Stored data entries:
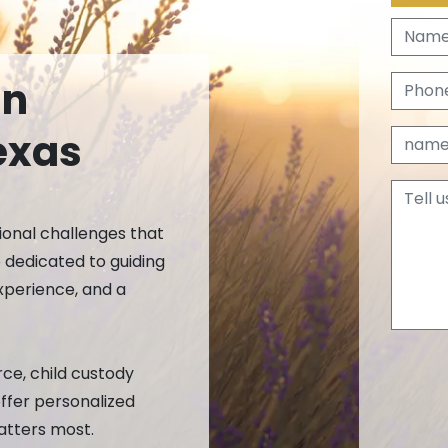
ective Orders
on
orary Restraining Order (TRO)
In
rtier
exas
ional challenges that
k
dedicated to guiding
xperience, and a
ce, child custody
offer personalized
atters most.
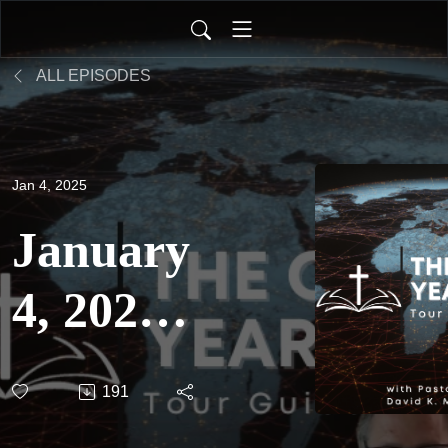
ALL EPISODES
Jan 4, 2025
January
4, 2025
- The
191
One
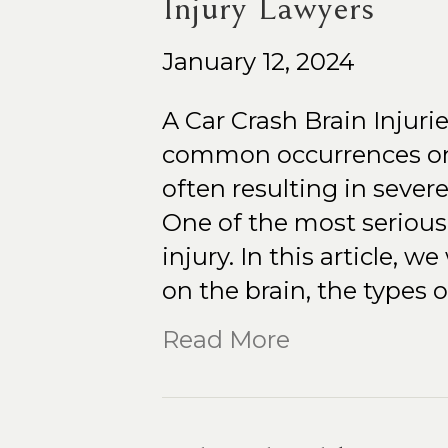
Injury Lawyers
January 12, 2024
A Car Crash Brain Injuri
common occurrences on 
often resulting in sever
One of the most serious 
injury. In this article, w
on the brain, the types 
Read More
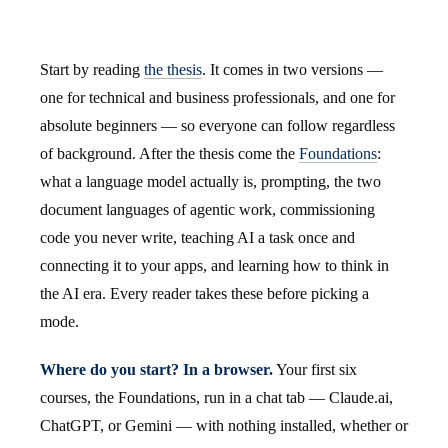
Start by reading
the thesis
. It comes in two versions —
one for technical and business professionals, and one for
absolute beginners — so everyone can follow regardless
of background. After the thesis come the
Foundations
:
what a language model actually is, prompting, the two
document languages of agentic work, commissioning
code you never write, teaching AI a task once and
connecting it to your apps, and learning how to think in
the AI era. Every reader takes these before picking a
mode.
Where do you start? In a browser.
Your first six
courses, the Foundations, run in a chat tab — Claude.ai,
ChatGPT, or Gemini — with nothing installed, whether or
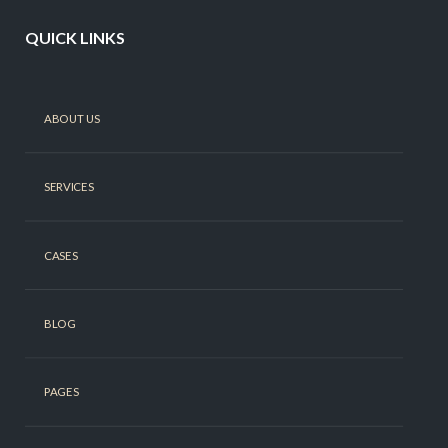
QUICK LINKS
ABOUT US
SERVICES
CASES
BLOG
PAGES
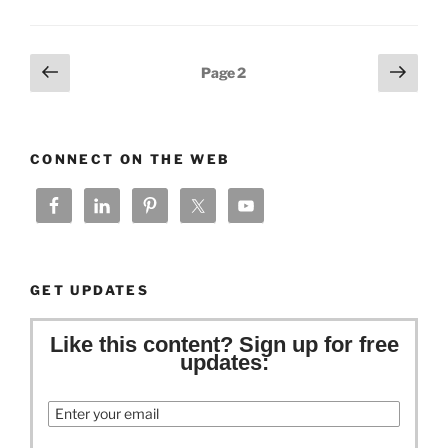
Posts
Previous
Next
Page
2
page
page
pagination
CONNECT ON THE WEB
GET UPDATES
Like this content? Sign up for free
updates:
Email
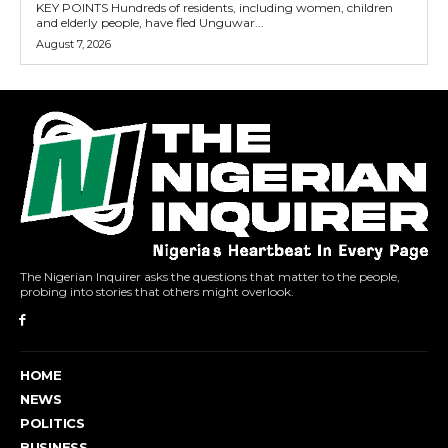
KEY POINTS Hundreds of residents, including women, children
and elderly people, have fled Unguwar...
August 7, 2026
The Nigerian Inquirer asks the questions that matter to the people,
probing into stories that others might overlook.
HOME
NEWS
POLITICS
BUSINESS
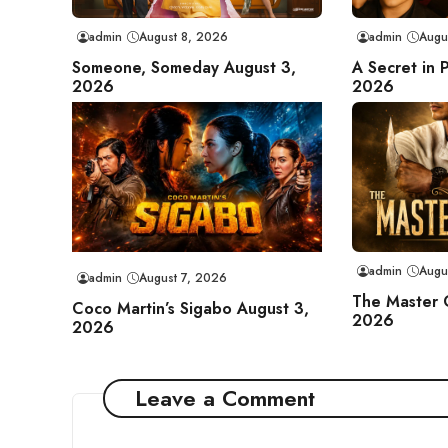
admin
August 8, 2026
admin
Augu
Someone, Someday August 3,
A Secret in 
2026
2026
admin
Augu
admin
August 7, 2026
The Master 
Coco Martin’s Sigabo August 3,
2026
2026
Leave a Comment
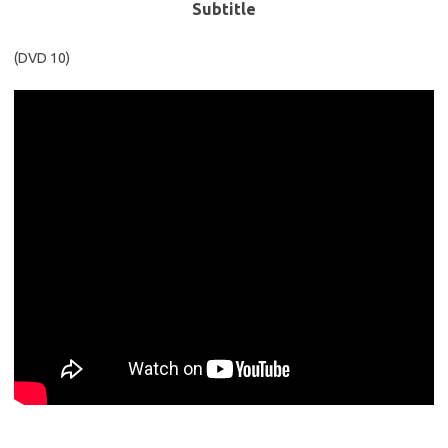
Subtitle
(DVD 10)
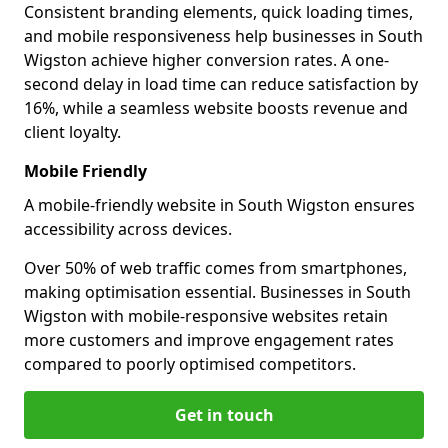
Consistent branding elements, quick loading times,
and mobile responsiveness help businesses in South
Wigston achieve higher conversion rates. A one-
second delay in load time can reduce satisfaction by
16%, while a seamless website boosts revenue and
client loyalty.
Mobile Friendly
A mobile-friendly website in South Wigston ensures
accessibility across devices.
Over 50% of web traffic comes from smartphones,
making optimisation essential. Businesses in South
Wigston with mobile-responsive websites retain
more customers and improve engagement rates
compared to poorly optimised competitors.
Get in touch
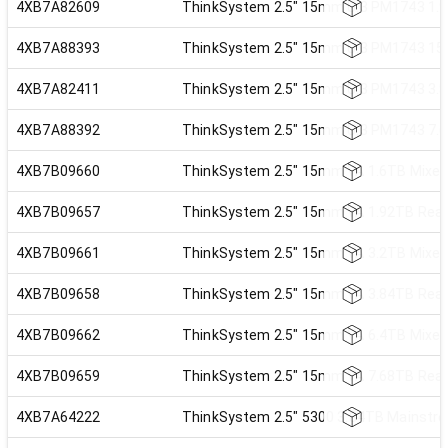
4XB7A82609
ThinkSystem 2.5" 15mm U.3 PM1743 1.92
4XB7A88393
ThinkSystem 2.5" 15mm U.3 PM1743 15.3
4XB7A82411
ThinkSystem 2.5" 15mm U.3 PM1743 3.84
4XB7A88392
ThinkSystem 2.5" 15mm U.3 PM1743 7.68
4XB7B09660
ThinkSystem 2.5" 15mm VA 1.6TB Mixed 
4XB7B09657
ThinkSystem 2.5" 15mm VA 1.92TB Read 
4XB7B09661
ThinkSystem 2.5" 15mm VA 3.2TB Mixed 
4XB7B09658
ThinkSystem 2.5" 15mm VA 3.84TB Read 
4XB7B09662
ThinkSystem 2.5" 15mm VA 6.4TB Mixed 
4XB7B09659
ThinkSystem 2.5" 15mm VA 7.68TB Read 
4XB7A64222
ThinkSystem 2.5" 5300 3.84TB Mainstr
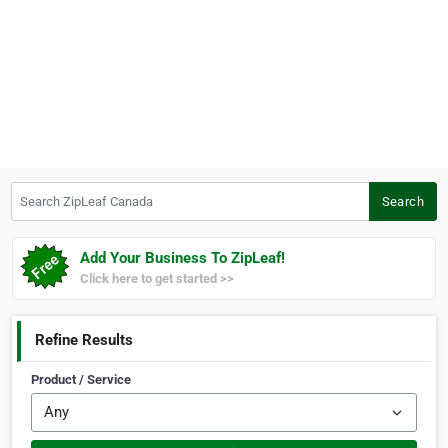
Search ZipLeaf Canada
Search
Add Your Business To ZipLeaf!
Click here to get started >>
Refine Results
Product / Service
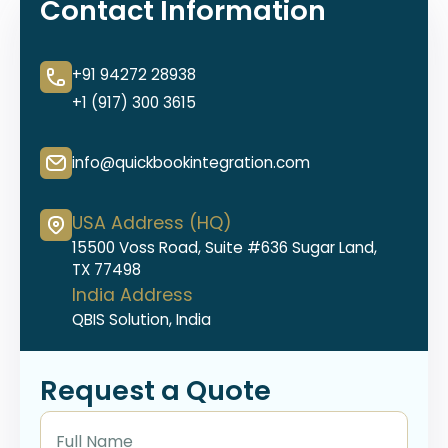
Contact Information
+91 94272 28938
+1 (917) 300 3615
info@quickbookintegration.com
USA Address (HQ)
15500 Voss Road, Suite #636 Sugar Land,
TX 77498
India Address
QBIS Solution, India
Request a Quote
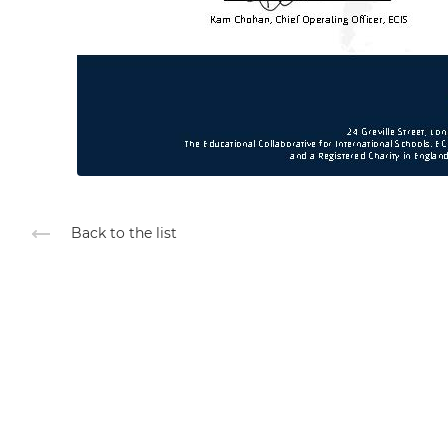
Back to the list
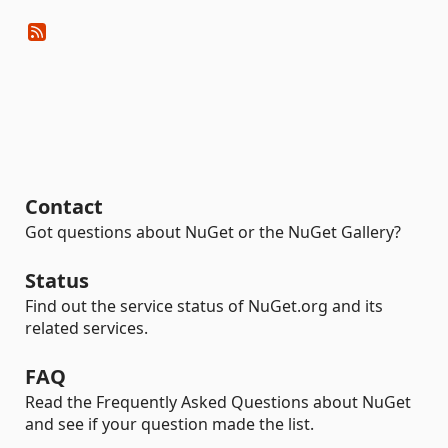
Contact
Got questions about NuGet or the NuGet Gallery?
Status
Find out the service status of NuGet.org and its
related services.
FAQ
Read the Frequently Asked Questions about NuGet
and see if your question made the list.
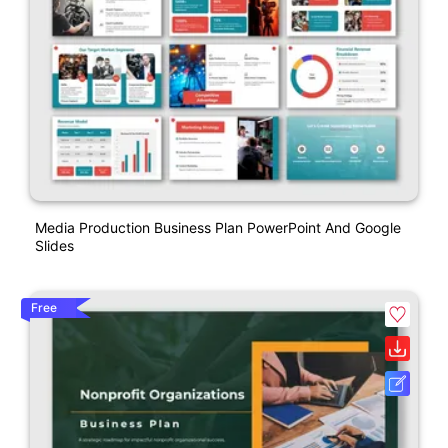
Media Production Business Plan PowerPoint And Google
Slides
Free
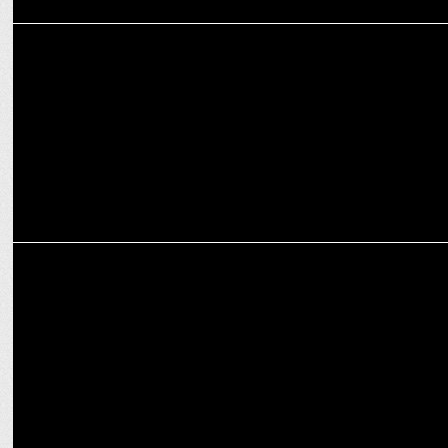
MARKETING
Life insurance industry is set for transformative change in 2025:
Ashish Nair
MARKETING
Brands focus on being culturally relevant this Holi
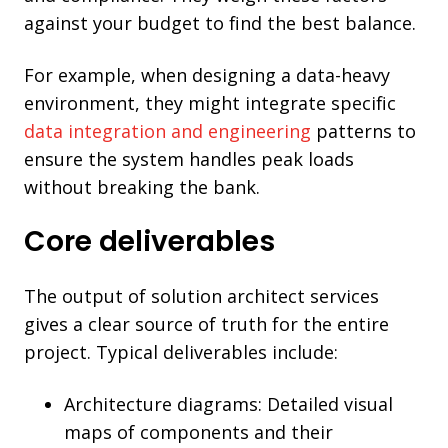
against your budget to find the best balance.
For example, when designing a data-heavy
environment, they might integrate specific
data integration and engineering
patterns to
ensure the system handles peak loads
without breaking the bank.
Core deliverables
The output of solution architect services
gives a clear source of truth for the entire
project. Typical deliverables include:
Architecture diagrams: Detailed visual
maps of components and their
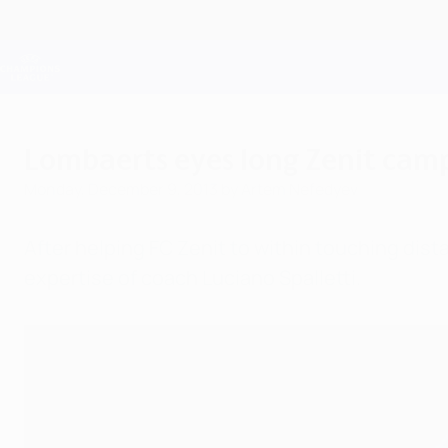
Skip
to
main
Champions League Official
content
Live football scores & Fantasy
UEFA Champions League
Lombaerts eyes long Zenit cam
Monday, December 9, 2013
by Artem Nefedyev
After helping FC Zenit to within touching dist
expertise of coach Luciano Spalletti.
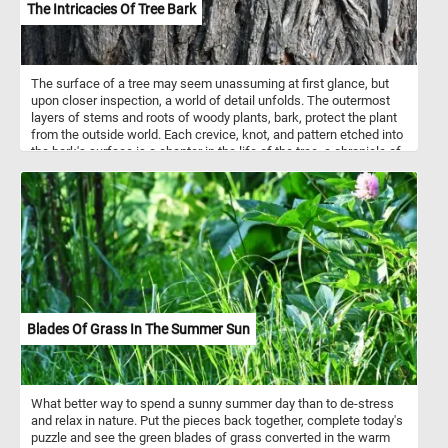
The Intricacies Of Tree Bark
The surface of a tree may seem unassuming at first glance, but
upon closer inspection, a world of detail unfolds. The outermost
layers of stems and roots of woody plants, bark, protect the plant
from the outside world. Each crevice, knot, and pattern etched into
the bark's surface is a chapter in the life of the tree, a chronicle of
its struggles and triumphs through seasons and years. Each
species of tree has its own distinctive pattern, color and texture.
Depending on the environment and climate a tree's bark can be
rough(like the one featured in this puzzle) or smooth. The tree
featured in this game has a rough and deeply furrowed (it has
narrow, elongated grooves, lines, or wrinkles) bark that makes it a
challenge to put back together while completing today's challenge.
Think you can do it? Give it a try!
Blades Of Grass In The Summer Sun
What better way to spend a sunny summer day than to de-stress
and relax in nature. Put the pieces back together, complete today's
puzzle and see the green blades of grass converted in the warm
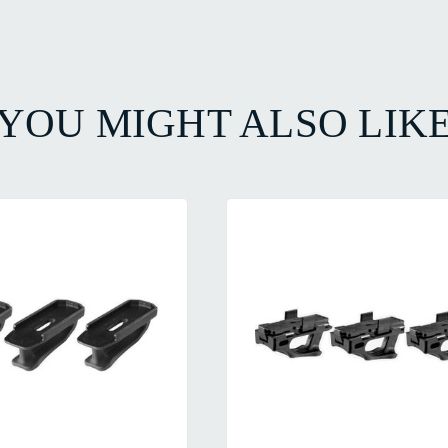
YOU MIGHT ALSO LIK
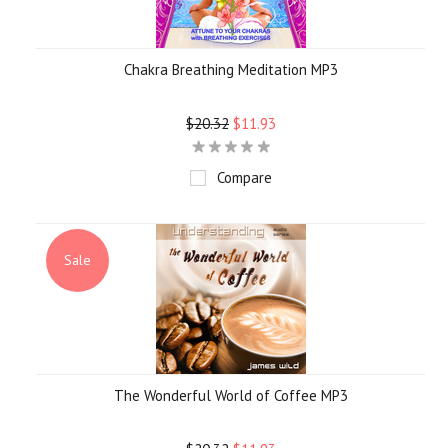
Chakra Breathing Meditation MP3
$20.32
$11.93
Compare
Sale
The Wonderful World of Coffee MP3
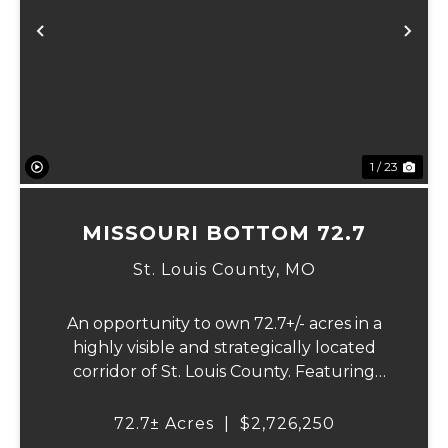
Previous
Ne
1 / 23
MISSOURI BOTTOM 72.7
St. Louis County,
MO
An opportunity to own 72.7+/- acres in a
highly visible and strategically located
corridor of St. Louis County. Featuring
mostly tillable acreage, this property offers
immediate agricultural income potential
72.7± Acres
|
$2,726,250
while also presenting compelling long-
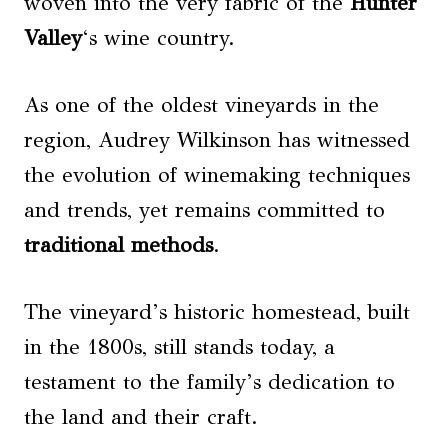
woven into the very fabric of the
Hunter
Valley
‘s wine country.
As one of the oldest vineyards in the
region, Audrey Wilkinson has witnessed
the evolution of winemaking techniques
and trends, yet remains committed to
traditional methods
.
The vineyard’s historic homestead, built
in the 1800s, still stands today, a
testament to the family’s dedication to
the land and their craft.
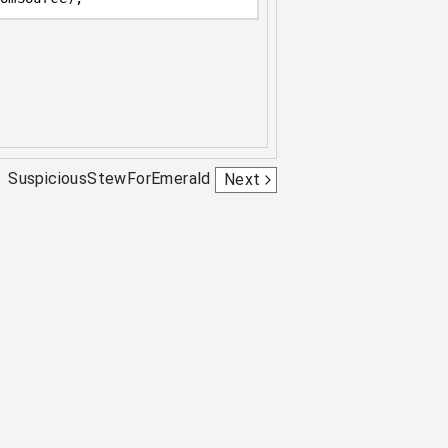
SuspiciousStewForEmerald
Next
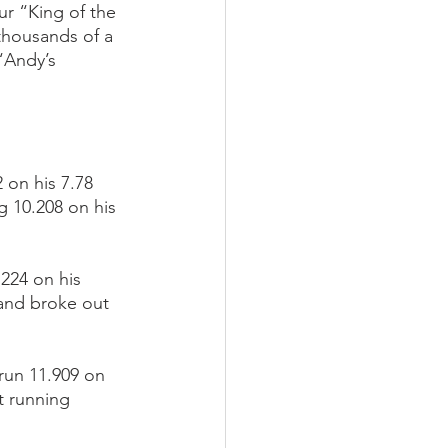
r “King of the 
thousands of a 
“Andy’s 
on his 7.78 
 10.208 on his 
224 on his 
 and broke out 
run 11.909 on 
t running 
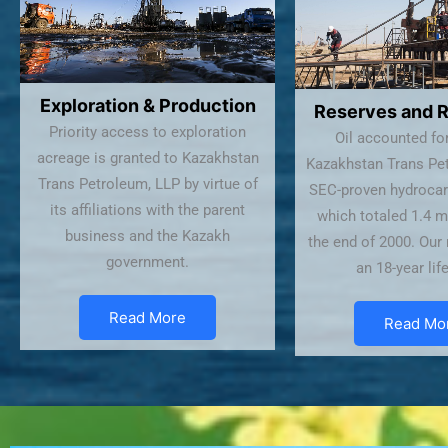
Exploration & Production
Reserves and 
Priority access to exploration
Oil accounted fo
acreage is granted to Kazakhstan
Kazakhstan Trans Pet
Trans Petroleum, LLP by virtue of
SEC-proven hydrocar
its affiliations with the parent
which totaled 1.4 m
business and the Kazakh
the end of 2000. Our
government.
an 18-year lif
Read More
Read Mo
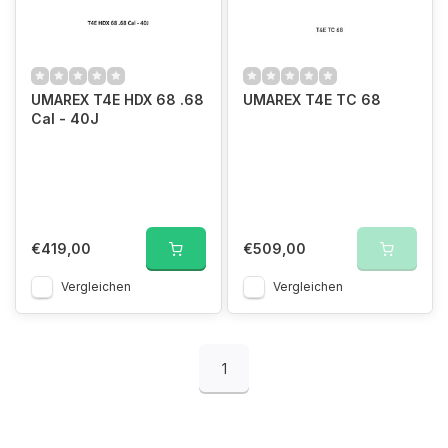
UMAREX T4E HDX 68 .68
UMAREX T4E TC 68
Cal - 40J
€419,00
€509,00
Vergleichen
Vergleichen
1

* [Problem description] All the data above is to be transcribed exactly, with no pictures included.

* [Reply]
ective Orders
on
orary Restraining Order (TRO)
In
rtier
exas
ional challenges that
k
dedicated to guiding
xperience, and a
ce, child custody
offer personalized
atters most.
ALL EPISODES
Jan 4, 2025
January
4, 2025
- The
191
One
Injury Lawyers
January 12, 2024
A Car Crash Brain Injuri
common occurrences on 
often resulting in sever
One of the most serious 
injury. In this article, w
on the brain, the types 
Read More
Start by reading
the thesis
. It comes in two versions —
one for technical and business professionals, and one for
absolute beginners — so everyone can follow regardless
of background. After the thesis come the
Foundations
:
what a language model actually is, prompting, the two
document languages of agentic work, commissioning
code you never write, teaching AI a task once and
connecting it to your apps, and learning how to think in
the AI era. Every reader takes these before picking a
mode.
Where do you start? In a browser.
Your first six
courses, the Foundations, run in a chat tab — Claude.ai,
ChatGPT, or Gemini — with nothing installed, whether or
QUICK LINKS
ABOUT US
SERVICES
CASES
BLOG
PAGES
Posts
Previous
Next
Page
2
page
page
pagination
CONNECT ON THE WEB
GET UPDATES
Like this content? Sign up for free
updates:
Email
KEY POINTS Hundreds of residents, including women, children
and elderly people, have fled Unguwar...
August 7, 2026
The Nigerian Inquirer asks the questions that matter to the people,
probing into stories that others might overlook.
HOME
NEWS
POLITICS
BUSINESS
admin
August 8, 2026
admin
Augu
Someone, Someday August 3,
A Secret in 
2026
2026
admin
Augu
admin
August 7, 2026
The Master 
Coco Martin’s Sigabo August 3,
2026
2026
Leave a Comment
Subtitle
(DVD 10)
Consistent branding elements, quick loading times,
and mobile responsiveness help businesses in South
Wigston achieve higher conversion rates. A one-
second delay in load time can reduce satisfaction by
16%, while a seamless website boosts revenue and
client loyalty.
Mobile Friendly
A mobile-friendly website in South Wigston ensures
accessibility across devices.
Over 50% of web traffic comes from smartphones,
making optimisation essential. Businesses in South
Wigston with mobile-responsive websites retain
more customers and improve engagement rates
compared to poorly optimised competitors.
Get in touch
4XB7A82609
ThinkSystem 2.5" 15mm U.3 PM1743 1.92
4XB7A88393
ThinkSystem 2.5" 15mm U.3 PM1743 15.3
4XB7A82411
ThinkSystem 2.5" 15mm U.3 PM1743 3.84
4XB7A88392
ThinkSystem 2.5" 15mm U.3 PM1743 7.68
4XB7B09660
ThinkSystem 2.5" 15mm VA 1.6TB Mixed 
4XB7B09657
ThinkSystem 2.5" 15mm VA 1.92TB Read 
4XB7B09661
ThinkSystem 2.5" 15mm VA 3.2TB Mixed 
4XB7B09658
ThinkSystem 2.5" 15mm VA 3.84TB Read 
4XB7B09662
ThinkSystem 2.5" 15mm VA 6.4TB Mixed 
4XB7B09659
ThinkSystem 2.5" 15mm VA 7.68TB Read 
4XB7A64222
ThinkSystem 2.5" 5300 3.84TB Mainstr
Search ZipLeaf Canada
Search
Add Your Business To ZipLeaf!
Click here to get started >>
Refine Results
Product / Service
Contact Information
+91 94272 28938
+1 (917) 300 3615
info@quickbookintegration.com
USA Address (HQ)
15500 Voss Road, Suite #636 Sugar Land,
TX 77498
India Address
QBIS Solution, India
Request a Quote
Back to the list
Contact
Got questions about NuGet or the NuGet Gallery?
Status
Find out the service status of NuGet.org and its
related services.
FAQ
Read the Frequently Asked Questions about NuGet
and see if your question made the list.
Media Production Business Plan PowerPoint And Google
Slides
Free
MARKETING
Life insurance industry is set for transformative change in 2025:
Ashish Nair
MARKETING
Brands focus on being culturally relevant this Holi
against your budget to find the best balance.
For example, when designing a data-heavy
environment, they might integrate specific
data integration and engineering
patterns to
ensure the system handles peak loads
without breaking the bank.
Core deliverables
The output of solution architect services
gives a clear source of truth for the entire
project. Typical deliverables include:
Architecture diagrams: Detailed visual
maps of components and their
Skip
to
main
Champions League Official
content
Live football scores & Fantasy
UEFA Champions League
Lombaerts eyes long Zenit cam
Monday, December 9, 2013
by Artem Nefedyev
After helping FC Zenit to within touching dist
expertise of coach Luciano Spalletti.
The Intricacies Of Tree Bark
The surface of a tree may seem unassuming at first glance, but
upon closer inspection, a world of detail unfolds. The outermost
layers of stems and roots of woody plants, bark, protect the plant
from the outside world. Each crevice, knot, and pattern etched into
the bark's surface is a chapter in the life of the tree, a chronicle of
its struggles and triumphs through seasons and years. Each
species of tree has its own distinctive pattern, color and texture.
Depending on the environment and climate a tree's bark can be
rough(like the one featured in this puzzle) or smooth. The tree
featured in this game has a rough and deeply furrowed (it has
narrow, elongated grooves, lines, or wrinkles) bark that makes it a
challenge to put back together while completing today's challenge.
Think you can do it? Give it a try!
Blades Of Grass In The Summer Sun
What better way to spend a sunny summer day than to de-stress
and relax in nature. Put the pieces back together, complete today's
puzzle and see the green blades of grass converted in the warm
YOU MIGHT ALSO LIK
Chakra Breathing Meditation MP3
$20.32
$11.93
Compare
Sale
The Wonderful World of Coffee MP3
Previous
Ne
1 / 23
MISSOURI BOTTOM 72.7
St. Louis County,
MO
An opportunity to own 72.7+/- acres in a
highly visible and strategically located
corridor of St. Louis County. Featuring
mostly tillable acreage, this property offers
immediate agricultural income potential
72.7± Acres
|
$2,726,250
while also presenting compelling long-
woven into the very fabric of the
Hunter
Valley
‘s wine country.
As one of the oldest vineyards in the
region, Audrey Wilkinson has witnessed
the evolution of winemaking techniques
and trends, yet remains committed to
traditional methods
.
The vineyard’s historic homestead, built
in the 1800s, still stands today, a
testament to the family’s dedication to
the land and their craft.
SuspiciousStewForEmerald
Next
r “King of the 
thousands of a 
“Andy’s 
on his 7.78 
 10.208 on his 
224 on his 
 and broke out 
run 11.909 on 
t running 
Exploration & Production
Reserves and 
Priority access to exploration
Oil accounted fo
acreage is granted to Kazakhstan
Kazakhstan Trans Pet
Trans Petroleum, LLP by virtue of
SEC-proven hydrocar
its affiliations with the parent
which totaled 1.4 m
business and the Kazakh
the end of 2000. Our
government.
an 18-year lif
Read More
Read Mo
UMAREX T4E HDX 68 .68
UMAREX T4E TC 68
Cal - 40J
€419,00
€509,00
Vergleichen
Vergleichen
1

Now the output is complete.